O lance dos Soldados do Um (ou Soldiers of The One – SDO), do terrorismos religioso, e principalmente a origem dos Cylons me prenderam bastante atenção. São fatores que me prendem a atenção, mas… todo o resto é chato. A atmosfera é inovadora, meio pesada, mas é chato. Não sei porque, mas tá chato.
Eu me sentei para assistir os três últimos episódios de uma vez só, e só consegui assistir “Reins of a Waterfall” e “Gravedancing”, e neste último eu já sentia uma ânsia que o episódio terminasse logo.
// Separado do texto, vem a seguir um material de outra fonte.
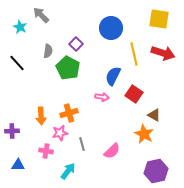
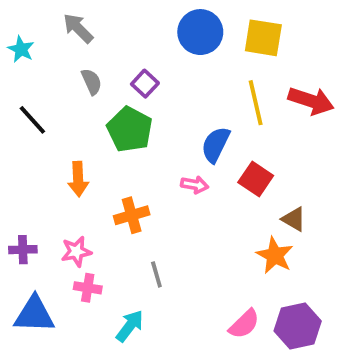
yellow square: (159, 19) -> (263, 38), moved
cyan star: (20, 27) -> (21, 49), moved
blue circle: (111, 28) -> (200, 32), moved
gray semicircle: (48, 51) -> (92, 82), moved, turned -32
orange arrow: (41, 116) -> (78, 179), moved
pink star: (60, 133) -> (76, 252), moved
pink semicircle: (112, 151) -> (244, 324), moved
blue triangle: (18, 165) -> (34, 314), size x1.6

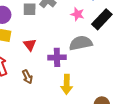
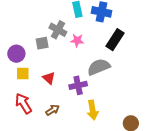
pink star: (77, 14) -> (77, 40), moved
brown arrow: (27, 77) -> (53, 110), turned -88

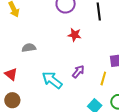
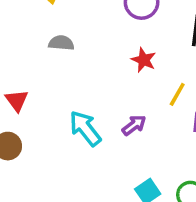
gray semicircle: (29, 48) -> (61, 43), moved
yellow line: (103, 79) -> (177, 94), moved

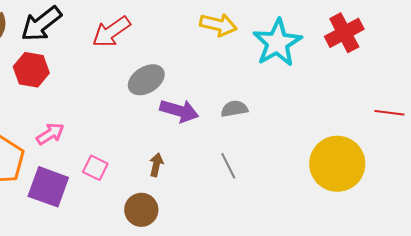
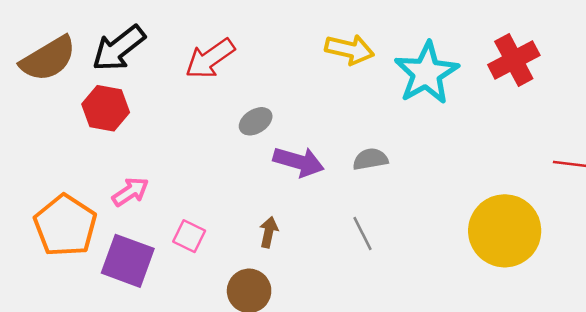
gray ellipse: (146, 80) -> (256, 121), size x0.7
Enfim, dei uma pausa, fui fazer outras coisas e voltei para assistir “There Is Another Sky”, mas não consegui ir até o fim, pois ficou muito moroso, sei lá… Isso não deveria ter acontecido, mas aconteceu.
Não sei porque, mas talvez tenha haver com o fato de eu ter provado de uma ficção científica mais pura, a.k.a Star Trek, e meu gosto tenha ficado mais apurado.
Antes de concluir, eu achei que a personagem Zoe Graystone possuía um rosto muito familiar, um rosto que me lembrava da palavra “vadia”. Domingo à noite tive uma visão de onde havia visto esse rosto que me lembrava da palavra “vadia”: ela fez o papel de cheerleader vadia e chorona Jordan em Terminator – The Sarah Connor Chronicles. O papel foi curto, pois ela pulou do prédio da escola e morreu depois de todas aquelas pixações mostrando ela se agarrando com o diretor da escola.
- Alessandra Torresani como a cheerleader vadia Jordan Cowan.